Der Kollege Dudas schrieb bereits: Das ist der Schaden, das ist das Millionengrab. – Es ist doch völlig klar, dass es bei einem Auftragsvolumen dieser Art und der öffentlichen Auseinandersetzung nachher zu Gerichtsverfahren kommt. Das ist bei Bauaufträgen dieser Form so. Völlig klar ist auch, dass das Unternehmen versucht, das noch irgendwie zu retten. Bei Ihnen allerdings habe ich manchmal den Eindruck, Sie wünschen sich, dass das Land und der Bund – bzw. hier ist es der Bund – verurteilt werden.
(Gordan Dudas [SPD]: Das ist ja auch nur Ihre Interpretation!)
Ich habe manchmal den Eindruck, Sie würden sich freuen, wenn die Steuerzahlerinnen und Steuerzahler diesen Prozess verlieren würden.
(Kirsten Stich [SPD]: Mein Gott! – Zuruf von Marcel Hafke [FDP])
Das ist deshalb infam, weil Sie alle gar keine Alternative haben.
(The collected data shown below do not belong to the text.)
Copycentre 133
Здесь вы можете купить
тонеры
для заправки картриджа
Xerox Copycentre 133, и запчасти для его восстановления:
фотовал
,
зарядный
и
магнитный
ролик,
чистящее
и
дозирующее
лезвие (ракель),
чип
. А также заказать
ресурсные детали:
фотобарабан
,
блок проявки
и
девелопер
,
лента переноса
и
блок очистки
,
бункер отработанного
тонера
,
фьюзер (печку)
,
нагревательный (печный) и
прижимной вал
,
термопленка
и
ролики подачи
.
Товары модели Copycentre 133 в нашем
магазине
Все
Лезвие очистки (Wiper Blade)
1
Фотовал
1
Sie alle hätten im Jahr 2020 genauso gehandelt. Ich habe eben den Kollegen Löcker von der SPD zitiert, der gesagt hat: Das ist für mich alles nachvollziehbar. – Natürlich gibt es auch Zitate von der FDP, von Herrn Middeldorf. Herr Middeldorf erklärte am 13. Mai 2020:
„Ihre Argumentation […] finden wir sehr nachvollziehbar. Darüber hinaus halten wir es für sehr angemessen, in welchem Umfang, mit welcher Genauigkeit und Ernsthaftigkeit das Ministerium mit diesem Thema umgeht.“
(Beifall von den GRÜNEN – Gordan Dudas [SPD]: Weil denen das Wissen von heute nicht vorlag! – Matthias Kerkhoff [CDU]: Ja, eben! Das ist doch genau der Punkt! Mit dem Wissen von heute!)
Sie alle – Sie alle! – hätten genauso gehandelt, wie damals gehandelt wurde, weil es darum ging, Schaden von diesem Land und diesem Staat abzuwenden. Wir alle sollten die Daumen drücken und hoffen, dass das auch die Gerichte so sehen und alle ihren Beitrag leisten,
(Matthias Kerkhoff [CDU]: Das Wissen von heute ist was ganz anderes!)
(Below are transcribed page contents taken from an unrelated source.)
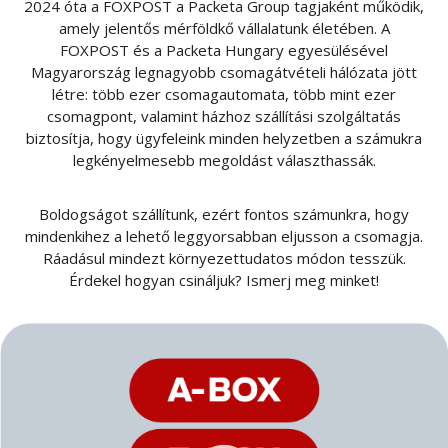
2024 óta a FOXPOST a Packeta Group tagjaként működik,
amely jelentős mérföldkő vállalatunk életében. A
FOXPOST és a Packeta Hungary egyesülésével
Magyarország legnagyobb csomagátvételi hálózata jött
létre: több ezer csomagautomata, több mint ezer
csomagpont, valamint házhoz szállítási szolgáltatás
biztosítja, hogy ügyfeleink minden helyzetben a számukra
legkényelmesebb megoldást választhassák.
Boldogságot szállítunk, ezért fontos számunkra, hogy
mindenkihez a lehető leggyorsabban eljusson a csomagja.
Ráadásul mindezt környezettudatos módon tesszük.
Érdekel hogyan csináljuk? Ismerj meg minket!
dass wir klar haben, dass diese Firma, die mangelhafte Stahlbauteile geliefert hat, nicht am Ende doch noch in irgendeiner Weise davon profitieren kann, sondern dass sich im Gegenteil durchsetzt: Qualität muss her, Qualität muss geliefert werden. Es geht um die Sicherheit der Menschen, um die Leistungsfähigkeit unserer Wirtschaft. Das stand und steht im Vordergrund.
(Beifall von den GRÜNEN und der CDU)
Es wurde angesprochen: Was können wir mit dem Geld machen? Ich möchte eindeutig sagen – jetzt ist die Zeit, ein bisschen Bilanz zu ziehen, nach fast vier Jahren in dieser Wahlperiode –: Wenn wir hier im Landtag über Straßenbau und Brücken reden, dann erkennen wir die Verkehrspolitik der SPD. Das ist alles, was Sie zustande bringen, mit dem Sie uns hier beschäftigen. Das sind Ihre Konzepte. Sie versuchen, irgendwelche Aktenlieferungen, irgendwelche Sachen von vor sechs Jahren wieder aufzuwärmen. Das ist alles, was Sie zu bieten haben.
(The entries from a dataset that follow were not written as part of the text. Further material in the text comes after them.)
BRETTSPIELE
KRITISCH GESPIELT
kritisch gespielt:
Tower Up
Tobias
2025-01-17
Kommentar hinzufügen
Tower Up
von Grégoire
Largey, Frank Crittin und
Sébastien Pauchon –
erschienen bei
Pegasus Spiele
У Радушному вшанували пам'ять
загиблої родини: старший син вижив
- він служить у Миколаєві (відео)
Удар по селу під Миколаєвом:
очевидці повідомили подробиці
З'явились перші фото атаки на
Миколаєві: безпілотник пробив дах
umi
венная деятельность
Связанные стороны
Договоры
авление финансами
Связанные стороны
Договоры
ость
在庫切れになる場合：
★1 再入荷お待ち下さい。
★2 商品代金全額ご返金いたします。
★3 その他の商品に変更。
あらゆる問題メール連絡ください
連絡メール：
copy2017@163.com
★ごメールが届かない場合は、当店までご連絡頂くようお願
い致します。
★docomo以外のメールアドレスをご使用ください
Wir haben in Sachen „Brückenbau“ viel mehr zu bieten: Rekordausgaben für den Erhalt unserer Landesstraßen inklusive der Brücken, Planungsbeschleunigung, 400-Brücken-Programm, Digitalisierung in dem Bereich „funktionale Ausschreibungen“, Rekordmittel aus dem Sondervermögen für den Erhalt der Landesstraßen, Rekordmittel aus dem Sondervermögen für die Sanierung der Brücken der Kommunen, landesweites Baustellenmanagement, Digitalisierung. Das ist Politik für bessere Brücken. Ich denke, das hilft den Menschen in Nordrhein-Westfalen und nicht diese Debatten, wie wir sie heute Morgen wieder mal ertragen mussten. – Vielen Dank.